======== MATERIAL TO PROCESS ========

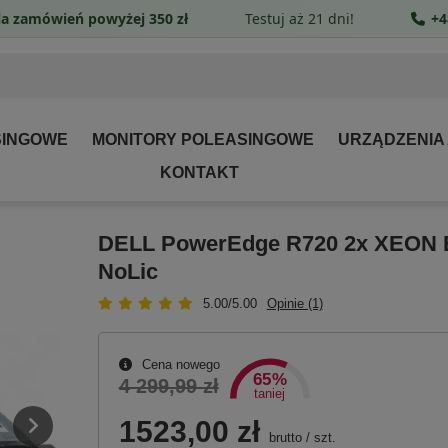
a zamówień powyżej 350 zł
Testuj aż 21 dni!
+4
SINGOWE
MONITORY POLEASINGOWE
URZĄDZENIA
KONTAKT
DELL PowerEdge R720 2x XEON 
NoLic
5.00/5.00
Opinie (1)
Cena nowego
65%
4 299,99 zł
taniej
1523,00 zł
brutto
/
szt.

========
======== MATERIAL TO PROCESS ========

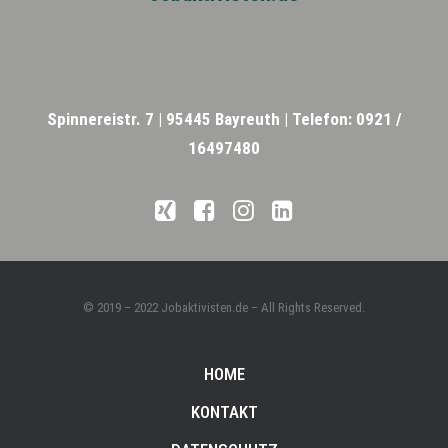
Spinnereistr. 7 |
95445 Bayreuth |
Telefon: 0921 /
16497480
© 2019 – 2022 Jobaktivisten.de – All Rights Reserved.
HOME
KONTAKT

========
======== MATERIAL TO PROCESS ========

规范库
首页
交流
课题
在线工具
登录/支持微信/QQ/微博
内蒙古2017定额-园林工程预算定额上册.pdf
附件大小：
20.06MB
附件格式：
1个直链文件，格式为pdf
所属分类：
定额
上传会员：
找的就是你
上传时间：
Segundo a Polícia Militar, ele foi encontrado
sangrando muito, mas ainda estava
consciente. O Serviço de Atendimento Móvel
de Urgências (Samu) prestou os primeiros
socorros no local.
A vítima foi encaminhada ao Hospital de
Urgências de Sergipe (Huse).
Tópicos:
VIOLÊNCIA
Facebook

========

## ACTIVITY
Check each line of the records for "Urgências" and copy the ones that contain it.

## EXERCISE RESPONSE
de Urgências (Samu) prestou os primeiros
Urgências de Sergipe (Huse).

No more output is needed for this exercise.